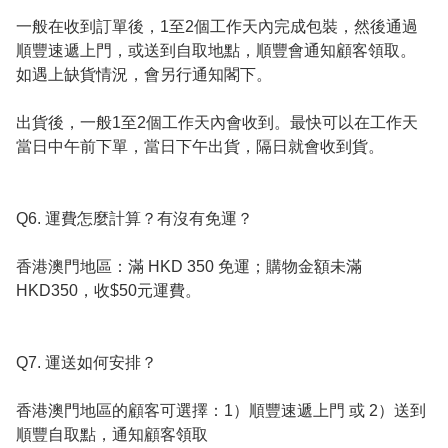
一般在收到訂單後，1至2個工作天內完成包裝，然後通過
順豐速遞上門，或送到自取地點，順豐會通知顧客領取。 
如遇上缺貨情況，會另行通知閣下。

出貨後，一般1至2個工作天內會收到。最快可以在工作天
當日中午前下單，當日下午出貨，隔日就會收到貨。

Q6. 運費怎麼計算？有沒有免運？

香港澳門地區：滿 HKD 350 免運；購物金額未滿
HKD350，收$50元運費。

Q7. 運送如何安排？

香港澳門地區的顧客可選擇：1）順豐速遞上門 或 2）送到
順豐自取點，通知顧客領取
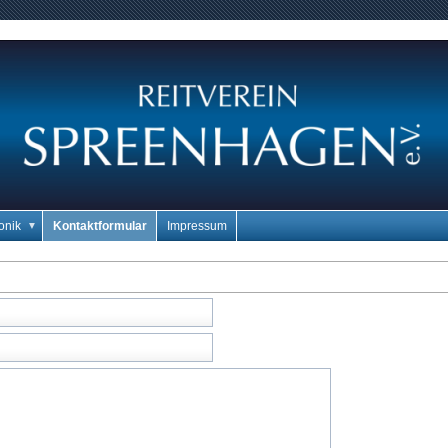
ronik
Kontaktformular
Impressum
▼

++++++++

(Task details): Return every line above exactly, omitting images.

(Task solution):
一般在收到訂單後，1至2個工作天內完成包裝，然後通過
順豐速遞上門，或送到自取地點，順豐會通知顧客領取。 
如遇上缺貨情況，會另行通知閣下。

出貨後，一般1至2個工作天內會收到。最快可以在工作天
當日中午前下單，當日下午出貨，隔日就會收到貨。

Q6. 運費怎麼計算？有沒有免運？

香港澳門地區：滿 HKD 350 免運；購物金額未滿
HKD350，收$50元運費。

Q7. 運送如何安排？

香港澳門地區的顧客可選擇：1）順豐速遞上門 或 2）送到
順豐自取點，通知顧客領取
ronik
Kontaktformular
Impressum
▼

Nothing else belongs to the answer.